Wednesday 4 August 2010

Critical Week: Meatheads unite!

Yes, the big press screening this week was Sylvester Stallone's The Expendables, which is even louder and dumber than we could have hoped. Action fans will adore it, and not just because of that astonishing cast list. Two other big-name movies will have wider appeal: the Drew Barrymore-Justin Long romantic comedy Going the Distance, tracing a long-distance love story, and Stephen Frears' romance-novel romp Tamara Drewe, which stars the terrific Gemma Arterton, Dominic Cooper and Roger Allam.

From France we saw Le Refuge, one of Francois Ozon's more challenging films, mainly because it's so light-handed.
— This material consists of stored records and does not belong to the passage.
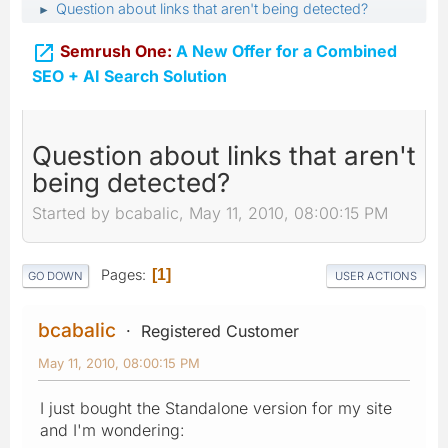
Question about links that aren't being detected?
►

Semrush One:
A New Offer for a Combined
SEO + AI Search Solution
Question about links that aren't
being detected?
Started by bcabalic, May 11, 2010, 08:00:15 PM
Pages
1
GO DOWN
USER ACTIONS
bcabalic
Registered Customer
May 11, 2010, 08:00:15 PM
I just bought the Standalone version for my site
and I'm wondering: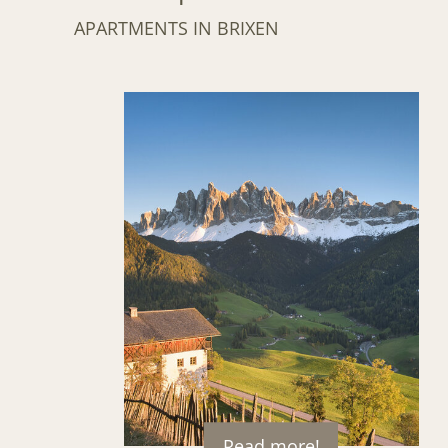
APARTMENTS IN BRIXEN
Read more!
And the Belgian animated comedy A Town Called Panic is simply impossible to describe: it uses toy figures to tell a nutty tale that keeps us giggling even though we don't know why.

Independent films included the revenge horror The Final, which starts extremely well before becoming rather pointless; the Canadian prison drama Dog Pound, which uses its edgy cast to unsettling effect; and the startlingly good Down Terrace, which cleverly reinvents the British crime drama as a black comedy set almost completely in a Brighton house.

This coming week we have John C Reilly and Jonah Hill in Cyrus, Steve Carell and Paul Rudd in Dinner for Schmucks, Owen Wilson voicing Marmaduke and the chair-lift horror Frozen, plus entries from Italy (Ferzan Ozpetek's Loose Cannons) and Sweden (Involuntary).